Digital rights a work in progress, say Canadian ‘casters
Canadian broadcasters were shopping for more than new US shows this year, with all networks pushing digital platform distribution plans.
While Canadian broadcasters were opening their shopping baskets wide for new US TV shows at the recent Los Angeles Screenings, they were also bargaining hard with their studio suppliers for digital platform rights.
Those weren’t easy negotiations, given that the studios notoriously bottle up TV shows and movies tightly to keep them from internet pirates.
There are also a host of new and emerging platforms for Canadian broadcasters to distribute their shows on: conventional TV, specialty, pay TV – each of which likely has its own website, along with online VOD, mobile and tablets.
For the most part, the studios, looking to control the food chain, have granted the Canadians limited digital rights that enable viewers to catch up on an episode in the immediate period after it airs on free, over-the-air TV.

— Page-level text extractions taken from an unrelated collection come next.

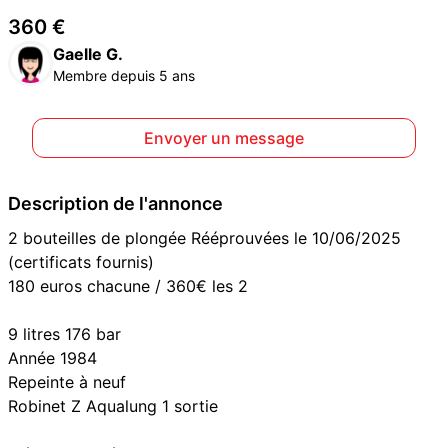
360 €
Gaelle G.
Membre depuis 5 ans
Envoyer un message
Description de l'annonce
2 bouteilles de plongée Rééprouvées le 10/06/2025
(certificats fournis)
180 euros chacune / 360€ les 2
9 litres 176 bar
Année 1984
Repeinte à neuf
Robinet Z Aqualung 1 sortie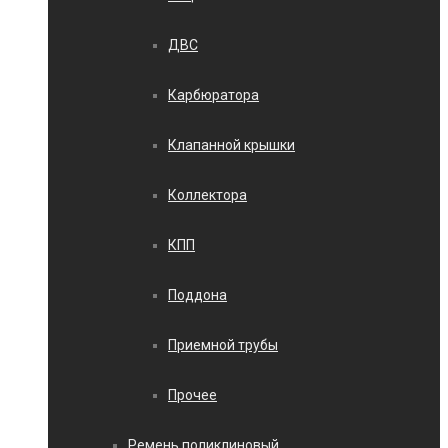
ДВС
Карбюратора
Клапанной крышки
Коллектора
КПП
Поддона
Приемной трубы
Прочее
Ремень поликлиновый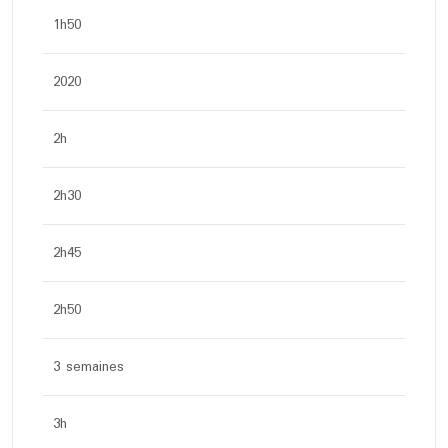
1h50
2020
2h
2h30
2h45
2h50
3 semaines
3h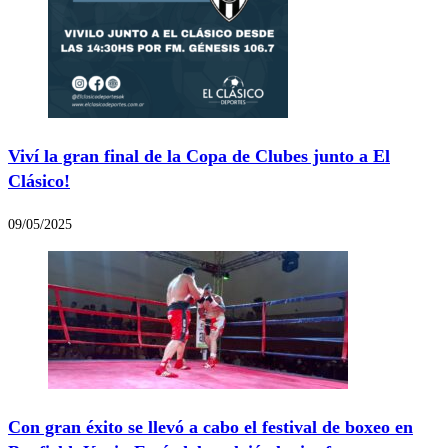
Viví la gran final de la Copa de Clubes junto a El
Clásico!
09/05/2025
Con gran éxito se llevó a cabo el festival de boxeo en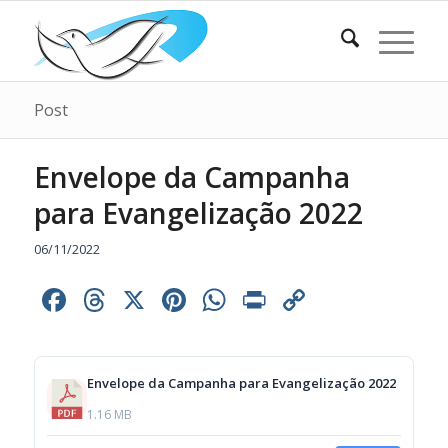
Post
Envelope da Campanha
para Evangelização 2022
06/11/2022
Facebook
Threads
X
Pinterest
WhatsApp
Print
Copy
Link
Envelope da Campanha para Evangelização 2022
1.16 MB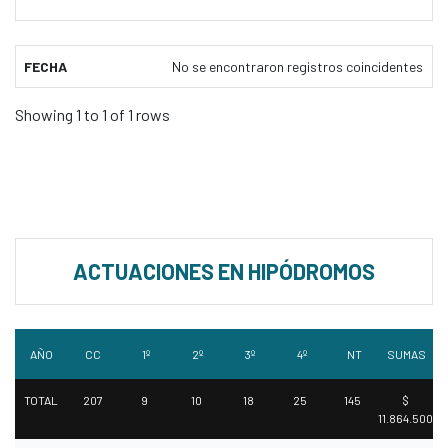
FECHA
No se encontraron registros coincidentes
Showing 1 to 1 of 1 rows
ACTUACIONES EN HIPÓDROMOS
AÑO
CC
1º
2º
3º
4º
NT
SUMAS
TOTAL
207
9
10
18
25
145
$
11.864.500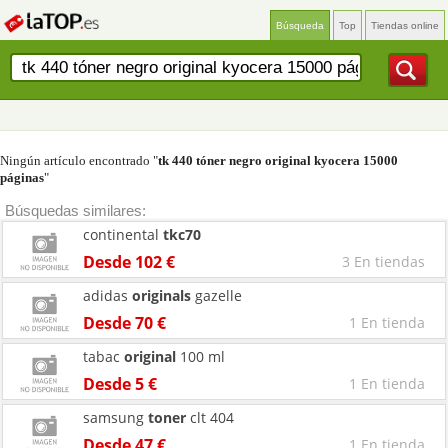
Búsqueda
Top
Tiendas online
Ningún artículo encontrado "
tk 440 tóner negro original kyocera 15000
páginas
"
Búsquedas similares:
continental
tkc70
Desde 102 €
3 En tiendas
adidas
originals
gazelle
Desde 70 €
1 En tienda
tabac
original
100 ml
Desde 5 €
1 En tienda
samsung
toner
clt 404
Desde 47 €
1 En tienda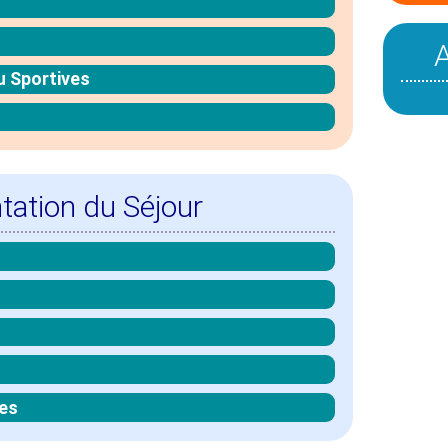
u Sportives
tation du Séjour
es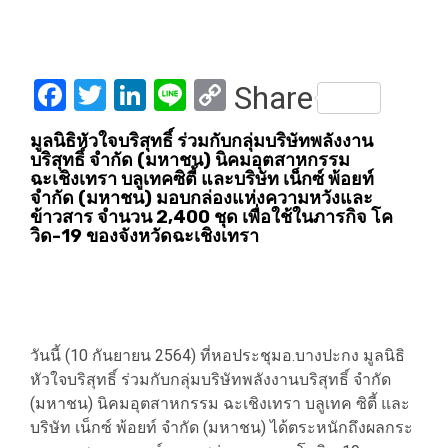
Facebook
Twitter
LinkedIn
Line
Copy
Share
Link
มูลนิธิหัวใจบริสุทธิ์ ร่วมกับกลุ่มบริษัทพลังงาน
บริสุทธิ์ จำกัด (มหาชน) นิคมอุตสาหกรรม
ฉะเชิงเทรา บลูเทคซิตี้ และบริษัท เน็กซ์ พ้อยท์
จำกัด (มหาชน) มอบกล่องแห่งความหวังและ
ข้าวสาร จำนวน 2,400 ชุด เพื่อใช้ในภารกิจ โค
วิด-19 ของจังหวัดฉะเชิงเทรา
วันนี้ (10 กันยายน 2564) ที่หอประชุมอ.บางปะกง มูลนิธิ
หัวใจบริสุทธิ์ ร่วมกับกลุ่มบริษัทพลังงานบริสุทธิ์ จำกัด
(มหาชน) นิคมอุตสาหกรรม ฉะเชิงเทรา บลูเทค ซิตี้ และ
บริษัท เน็กซ์ พ้อยท์ จำกัด (มหาชน) ได้ตระหนักถึงผลกระ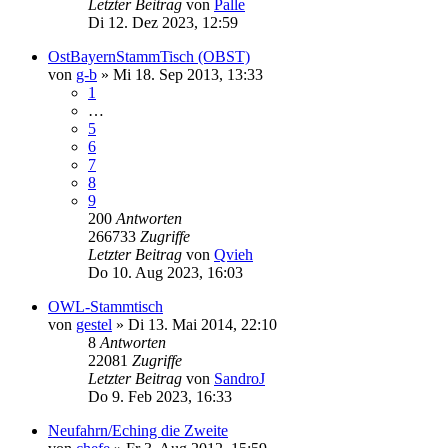
Letzter Beitrag
von
Palle
Di 12. Dez 2023, 12:59
OstBayernStammTisch (OBST)
von
g-b
»
Mi 18. Sep 2013, 13:33
1
…
5
6
7
8
9
200
Antworten
266733
Zugriffe
Letzter Beitrag
von
Qvieh
Do 10. Aug 2023, 16:03
OWL-Stammtisch
von
gestel
»
Di 13. Mai 2014, 22:10
8
Antworten
22081
Zugriffe
Letzter Beitrag
von
SandroJ
Do 9. Feb 2023, 16:33
Neufahrn/Eching die Zweite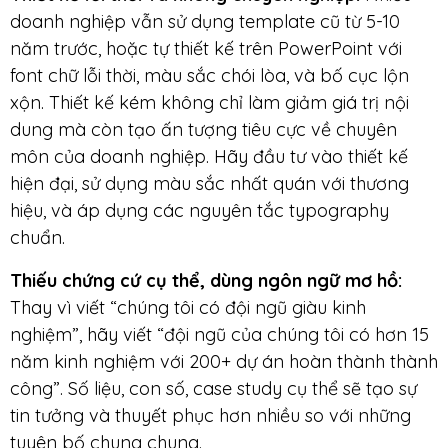
doanh nghiệp vẫn sử dụng template cũ từ 5-10
năm trước, hoặc tự thiết kế trên PowerPoint với
font chữ lỗi thời, màu sắc chói lòa, và bố cục lộn
xộn. Thiết kế kém không chỉ làm giảm giá trị nội
dung mà còn tạo ấn tượng tiêu cực về chuyên
môn của doanh nghiệp. Hãy đầu tư vào thiết kế
hiện đại, sử dụng màu sắc nhất quán với thương
hiệu, và áp dụng các nguyên tắc typography
chuẩn.
Thiếu chứng cứ cụ thể, dùng ngôn ngữ mơ hồ:
Thay vì viết “chúng tôi có đội ngũ giàu kinh
nghiệm”, hãy viết “đội ngũ của chúng tôi có hơn 15
năm kinh nghiệm với 200+ dự án hoàn thành thành
công”. Số liệu, con số, case study cụ thể sẽ tạo sự
tin tưởng và thuyết phục hơn nhiều so với những
tuyên bố chung chung.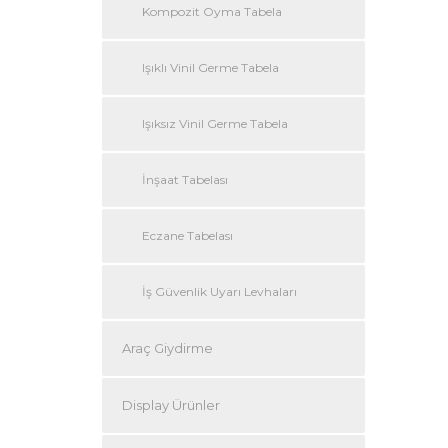
Kompozit Oyma Tabela
Işıklı Vinil Germe Tabela
Işıksız Vinil Germe Tabela
İnşaat Tabelası
Eczane Tabelası
İş Güvenlik Uyarı Levhaları
Araç Giydirme
Display Ürünler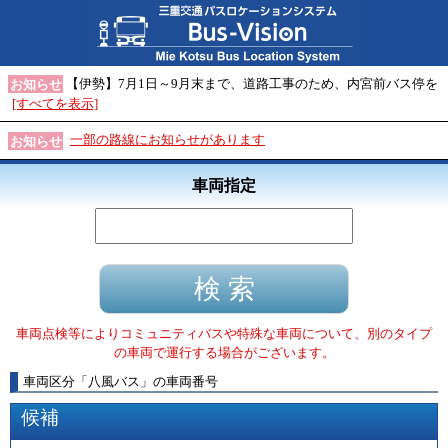
【伊勢】7月1日～9月末まで、道路工事のため、内宮前バス停を
お知らせ
[すべてを表示]
一部の路線にお知らせがあります
お知らせ
車両指定
車両点検等によりコミュニティバスや特殊な車両について、別のタイプ
の車両で運行する場合がございます。
車両区分
「
八風バス
」
の車両番号
候補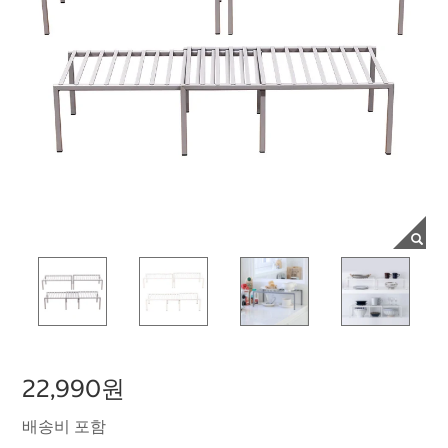
22,990원
배송비 포함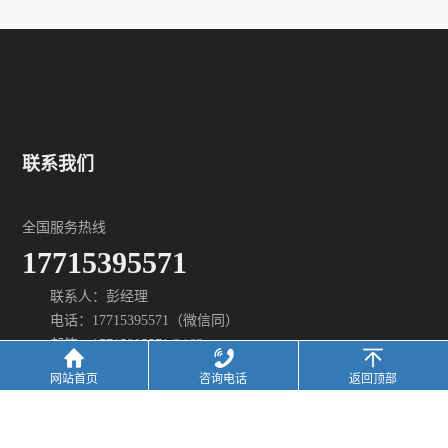
联系我们
全国服务热线
17715395571
联系人：彭经理
电话：17715395571（微信同）
邮箱：17715395571@163.com
地址:
江苏省苏州市吴中区木渎镇走马塘路59号
网站首页
咨询电话
返回顶部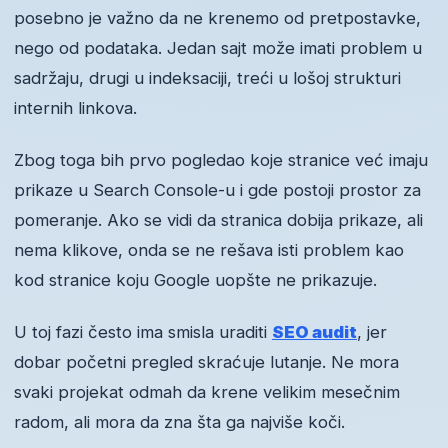
posebno je važno da ne krenemo od pretpostavke,
nego od podataka. Jedan sajt može imati problem u
sadržaju, drugi u indeksaciji, treći u lošoj strukturi
internih linkova.
Zbog toga bih prvo pogledao koje stranice već imaju
prikaze u Search Console-u i gde postoji prostor za
pomeranje. Ako se vidi da stranica dobija prikaze, ali
nema klikove, onda se ne rešava isti problem kao
kod stranice koju Google uopšte ne prikazuje.
U toj fazi često ima smisla uraditi
SEO audit
, jer
dobar početni pregled skraćuje lutanje. Ne mora
svaki projekat odmah da krene velikim mesečnim
radom, ali mora da zna šta ga najviše koči.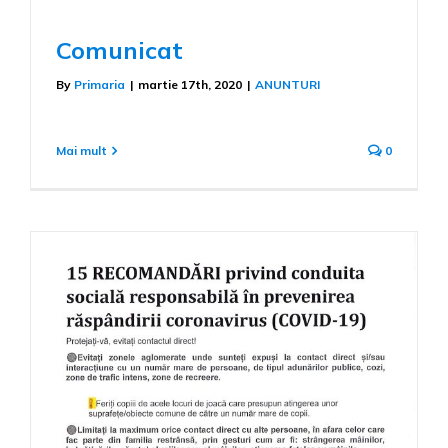
Comunicat
By
Primaria
|
martie 17th, 2020
|
ANUNTURI
Mai mult
0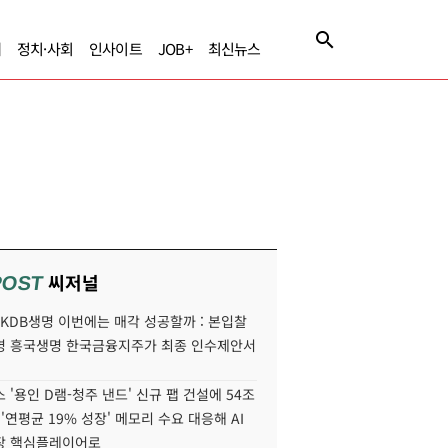
제
정치·사회
인사이트
JOB+
최신뉴스
씨저널
POST
' KDB생명 이번에는 매각 성공할까 : 본입찰
명 흥국생명 한국금융지주가 최종 인수제안서
 '용인 D램-청주 낸드' 신규 팹 건설에 54조
 '연평균 19% 성장' 메모리 수요 대응해 AI
장 핵심플레이어로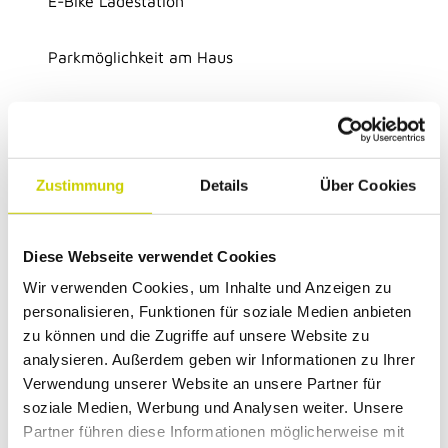
E-Bike Ladestation
Parkmöglichkeit am Haus
Busparkplatz vorhanden
Kinderhochstuhl vorhanden
Zustimmung
Details
Über Cookies
Parkplätze vorhanden
Diese Webseite verwendet Cookies
Zahlungsmöglichkeiten
Wir verwenden Cookies, um Inhalte und Anzeigen zu
Barzahlung, EC-Karte, kontaktlose Zahlung,
personalisieren, Funktionen für soziale Medien anbieten
Mastercard, Überweisung, Visa
zu können und die Zugriffe auf unsere Website zu
analysieren. Außerdem geben wir Informationen zu Ihrer
Regionale Angebote
Verwendung unserer Website an unsere Partner für
soziale Medien, Werbung und Analysen weiter. Unsere
Produkte aus eigener Herstellung, Produkte von
Partner führen diese Informationen möglicherweise mit
regionalen Produzenten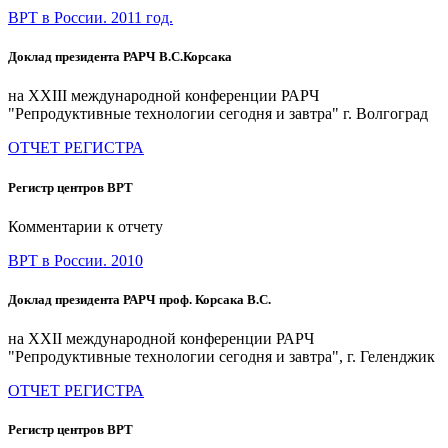
ВРТ в России. 2011 год.
Доклад президента РАРЧ В.С.Корсака
на XXIII международной конференции РАРЧ
"Репродуктивные технологии сегодня и завтра" г. Волгоград
ОТЧЕТ РЕГИСТРА
Регистр центров ВРТ
Комментарии к отчету
ВРТ в России. 2010
Доклад президента РАРЧ проф. Корсака В.С.
на XXII международной конференции РАРЧ
"Репродуктивные технологии сегодня и завтра", г. Геленджик
ОТЧЕТ РЕГИСТРА
Регистр центров ВРТ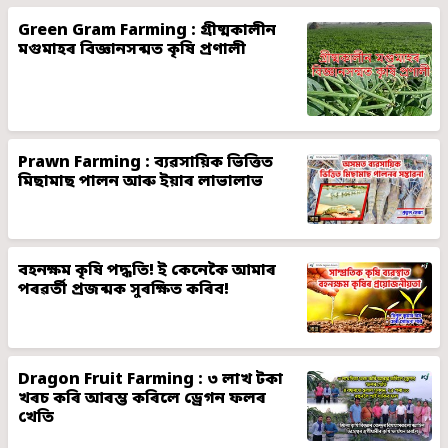
Green Gram Farming : গ্ৰীষ্মকালীন
মগুমাহৰ বিজ্ঞানসন্মত কৃষি প্ৰণালী
Prawn Farming : ব্যৱসায়িক ভিত্তিত
মিছামাছ পালন আৰু ইয়াৰ লাভালাভ
বহনক্ষম কৃষি পদ্ধতি! ই কেনেকৈ আমাৰ
পৰৱৰ্তী প্ৰজন্মক সুৰক্ষিত কৰিব!
Dragon Fruit Farming : ৩ লাখ টকা
খৰচ কৰি আৰম্ভ কৰিলে ড্ৰেগন ফলৰ
খেতি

The Canadians, not owning the US TV shows they rent, are predictably making a virtue of the digital rights they were able to capture in Los Angeles.
“We essentially have all of the catch-up rights for all of our prime-time content, except for The Simpsons, whether putting it up on the website, on VOD or through the iPad and iPhone apps,” says Barbara Williams, SVP of content at Shaw Media.
Her network isn’t alone.
“We have a template that we worked on for several months with all the studios that offers all platform rights during the catch-up window, which is the four-week window, or three or four episodes,” Bell Media president Kevin Crull added this week ahead of CTV rolling out its latest US series purchases to Canadian advertisers in Toronto.
Rival Rogers Media also acquired limited digital rights from its studio suppliers so domestic advertisers can target Citytv viewers across a range of platforms.
“Rogers Media has the unique ability to reach Canadians across all platforms, and what is really exciting about the Citytv schedule is that we have acquired the rights to make these new series available on all screens,” Rogers Media president Keith Pelley told Playback Daily.
Shaw Media’s Williams insists digital rights remain a “work in progress” because viewers represent a moving target on the internet and other emerging platforms.
“Every day what those rights are and what they look like, it’s all changing,” she argued. “A year ago, we didn’t know we had to put content on a Global app because it didn’t exist. That world is changing on us so fast.”